SMEs have been urged to beef up their cybersecurity defences as attacks increase exponentially.
Manager of newly created national cybersecurity entity Cyber Ireland, Eoin Byrne told Cork Chamber’s monthly business breakfast that cybercriminals were increasingly focusing on SMEs and not just bigger firms and multinationals.
The CIT-based researcher said a recent US study found 60% of SMEs that had sustained a serious cyber attack had failed to recover and faced closure after six months.
With Ireland hosting a third of data in the EU, it provided a "massive opportunity" to become a world leader in cybersecurity with the available talent pool, but only if it was made a higher priority by Government.
Mr Byrne said it was perhaps time for the Government to look at moving cybersecurity to a different department than Communications in order to give it a higher focus.

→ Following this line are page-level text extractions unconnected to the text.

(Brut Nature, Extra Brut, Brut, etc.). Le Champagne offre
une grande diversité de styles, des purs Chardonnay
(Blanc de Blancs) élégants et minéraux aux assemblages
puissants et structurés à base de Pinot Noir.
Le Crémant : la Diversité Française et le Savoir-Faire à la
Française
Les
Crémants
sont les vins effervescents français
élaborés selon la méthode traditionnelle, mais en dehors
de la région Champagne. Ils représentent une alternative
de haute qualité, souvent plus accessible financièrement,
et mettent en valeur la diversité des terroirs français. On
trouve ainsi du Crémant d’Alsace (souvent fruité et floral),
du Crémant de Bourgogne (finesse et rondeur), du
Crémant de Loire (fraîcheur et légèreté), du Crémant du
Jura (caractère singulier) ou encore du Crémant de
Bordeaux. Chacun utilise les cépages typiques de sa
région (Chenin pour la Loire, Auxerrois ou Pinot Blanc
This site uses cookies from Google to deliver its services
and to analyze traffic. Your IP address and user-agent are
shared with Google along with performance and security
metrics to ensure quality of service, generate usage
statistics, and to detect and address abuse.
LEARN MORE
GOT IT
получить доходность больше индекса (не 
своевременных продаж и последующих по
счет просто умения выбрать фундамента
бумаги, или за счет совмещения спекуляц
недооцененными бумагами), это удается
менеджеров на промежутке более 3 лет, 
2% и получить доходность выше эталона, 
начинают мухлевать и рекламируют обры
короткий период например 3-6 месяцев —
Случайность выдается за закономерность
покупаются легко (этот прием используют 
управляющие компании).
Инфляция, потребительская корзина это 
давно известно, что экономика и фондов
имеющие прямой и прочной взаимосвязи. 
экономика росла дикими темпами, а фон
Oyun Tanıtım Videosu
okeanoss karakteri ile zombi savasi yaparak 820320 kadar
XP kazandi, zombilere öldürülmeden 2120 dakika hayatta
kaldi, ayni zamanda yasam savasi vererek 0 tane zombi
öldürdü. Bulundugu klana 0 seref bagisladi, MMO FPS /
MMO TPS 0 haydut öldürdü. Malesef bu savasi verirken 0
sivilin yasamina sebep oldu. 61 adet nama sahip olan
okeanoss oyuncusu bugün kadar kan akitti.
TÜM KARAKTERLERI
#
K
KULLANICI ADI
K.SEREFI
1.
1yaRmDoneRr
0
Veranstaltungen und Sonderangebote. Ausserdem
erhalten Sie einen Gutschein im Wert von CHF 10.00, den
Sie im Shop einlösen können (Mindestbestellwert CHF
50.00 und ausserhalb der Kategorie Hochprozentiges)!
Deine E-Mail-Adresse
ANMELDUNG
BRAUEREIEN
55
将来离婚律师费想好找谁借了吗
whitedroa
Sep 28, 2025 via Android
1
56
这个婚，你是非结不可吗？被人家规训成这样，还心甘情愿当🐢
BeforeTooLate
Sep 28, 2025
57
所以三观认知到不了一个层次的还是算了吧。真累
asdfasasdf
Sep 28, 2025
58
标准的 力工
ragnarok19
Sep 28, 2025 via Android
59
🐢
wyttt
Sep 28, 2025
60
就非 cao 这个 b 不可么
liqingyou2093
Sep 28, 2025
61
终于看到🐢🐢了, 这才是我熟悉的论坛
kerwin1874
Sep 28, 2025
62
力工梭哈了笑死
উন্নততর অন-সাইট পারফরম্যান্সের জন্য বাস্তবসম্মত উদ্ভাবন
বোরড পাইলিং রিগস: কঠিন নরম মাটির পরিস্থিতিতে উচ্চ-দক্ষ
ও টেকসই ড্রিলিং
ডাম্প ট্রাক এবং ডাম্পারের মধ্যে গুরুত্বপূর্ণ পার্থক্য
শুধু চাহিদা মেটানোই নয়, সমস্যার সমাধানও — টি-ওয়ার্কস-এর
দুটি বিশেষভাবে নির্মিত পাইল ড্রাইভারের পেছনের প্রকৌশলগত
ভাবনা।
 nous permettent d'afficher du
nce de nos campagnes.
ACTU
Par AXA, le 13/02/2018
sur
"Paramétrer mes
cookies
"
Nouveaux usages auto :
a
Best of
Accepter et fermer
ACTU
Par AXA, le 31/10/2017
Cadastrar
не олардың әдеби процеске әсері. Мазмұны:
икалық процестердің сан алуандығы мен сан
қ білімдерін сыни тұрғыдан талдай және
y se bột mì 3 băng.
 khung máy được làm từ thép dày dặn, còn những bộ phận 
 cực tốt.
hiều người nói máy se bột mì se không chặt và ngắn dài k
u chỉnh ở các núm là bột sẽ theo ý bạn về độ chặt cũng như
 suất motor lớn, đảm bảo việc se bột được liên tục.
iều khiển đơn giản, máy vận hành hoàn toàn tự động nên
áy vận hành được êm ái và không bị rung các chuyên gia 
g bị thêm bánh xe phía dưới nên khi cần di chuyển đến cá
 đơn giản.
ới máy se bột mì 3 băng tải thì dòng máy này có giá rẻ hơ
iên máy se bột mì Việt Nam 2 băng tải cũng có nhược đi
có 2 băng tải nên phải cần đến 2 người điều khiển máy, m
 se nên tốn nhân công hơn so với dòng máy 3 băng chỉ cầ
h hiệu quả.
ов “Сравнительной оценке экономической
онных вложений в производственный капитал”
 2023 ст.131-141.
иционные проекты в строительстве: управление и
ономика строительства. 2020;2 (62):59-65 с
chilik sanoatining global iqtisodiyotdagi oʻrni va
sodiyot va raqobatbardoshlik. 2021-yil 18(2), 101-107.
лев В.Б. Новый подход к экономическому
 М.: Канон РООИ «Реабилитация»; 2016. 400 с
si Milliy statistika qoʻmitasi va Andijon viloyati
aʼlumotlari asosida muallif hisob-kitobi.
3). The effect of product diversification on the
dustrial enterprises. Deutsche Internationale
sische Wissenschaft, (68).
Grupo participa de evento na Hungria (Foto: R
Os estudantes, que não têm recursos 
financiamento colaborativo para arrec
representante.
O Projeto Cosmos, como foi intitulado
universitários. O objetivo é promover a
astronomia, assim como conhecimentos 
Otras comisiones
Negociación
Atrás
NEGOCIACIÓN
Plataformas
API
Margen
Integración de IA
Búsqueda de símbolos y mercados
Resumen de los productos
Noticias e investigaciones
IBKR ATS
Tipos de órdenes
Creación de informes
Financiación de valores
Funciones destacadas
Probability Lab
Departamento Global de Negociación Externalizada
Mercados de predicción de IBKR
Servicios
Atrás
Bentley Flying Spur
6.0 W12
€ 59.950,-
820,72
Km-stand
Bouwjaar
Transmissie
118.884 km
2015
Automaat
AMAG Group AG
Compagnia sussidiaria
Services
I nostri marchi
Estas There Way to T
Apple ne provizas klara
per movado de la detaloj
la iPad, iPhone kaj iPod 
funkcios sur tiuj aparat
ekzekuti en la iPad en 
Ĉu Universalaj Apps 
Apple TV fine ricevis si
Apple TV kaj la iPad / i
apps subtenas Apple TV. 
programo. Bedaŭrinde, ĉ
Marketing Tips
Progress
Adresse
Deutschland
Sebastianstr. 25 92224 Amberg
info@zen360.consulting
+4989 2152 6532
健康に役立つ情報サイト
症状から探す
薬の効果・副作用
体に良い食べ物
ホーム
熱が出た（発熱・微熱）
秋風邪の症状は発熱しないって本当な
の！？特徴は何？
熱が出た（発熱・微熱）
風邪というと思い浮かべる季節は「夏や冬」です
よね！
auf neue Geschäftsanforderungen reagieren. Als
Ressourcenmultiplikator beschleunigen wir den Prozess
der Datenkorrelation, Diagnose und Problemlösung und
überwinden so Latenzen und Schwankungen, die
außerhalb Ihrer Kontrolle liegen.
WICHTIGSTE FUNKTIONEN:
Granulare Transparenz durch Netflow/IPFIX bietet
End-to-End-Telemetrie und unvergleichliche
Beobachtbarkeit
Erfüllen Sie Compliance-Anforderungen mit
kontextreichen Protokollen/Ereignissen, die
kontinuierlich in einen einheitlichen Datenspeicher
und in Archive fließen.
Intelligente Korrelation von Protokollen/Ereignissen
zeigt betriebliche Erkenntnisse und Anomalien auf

In order for a national strategy to be successful, industry had to be partnered with academia and Government, Mr Byrne said.
Chief executive of Cork cybersecurity firm Smarttech247, Ronan Murphy said the industry had "tremendous challenges" to overcome with two million job vacancies worldwide.
With the global internet economy worth €4 trillion, criminals were able to currently extract up to €1 trillion, he said.
SMEs were particularly vulnerable, he said, with many previously not disclosing being breached for reputational purposes.
However, with legal obligations to report breaches under the EU's most comprehensive reform of data law, the general data protection regulation (GDPR), it was becoming a major challenge for SMEs, according to Mr Murphy.
He said his firm had paid hackers €530,000 on behalf of clients since January, despite advising them not to pay.
SMEs were "low hanging fruit and easy money" for criminals because of a lack of sophisticated defences and even basic housekeeping internally, Mr Murphy said.
Mike Harris of Grant Thornton said senior managers at firms had to lead the way when it came to cybersecurity.
They had to have systems in place to deal with a cyberattack, and it was imperative that they practice their plans repeatedly in order to minimise fallout when it happened, he said.
He said the former head of the FBI and special counsel who investigated alleged Russian efforts to sway the 2016 US election, Robert Mueller, was on record as saying there were only two types of companies -- those who had been hacked, and those who would be hacked in the future.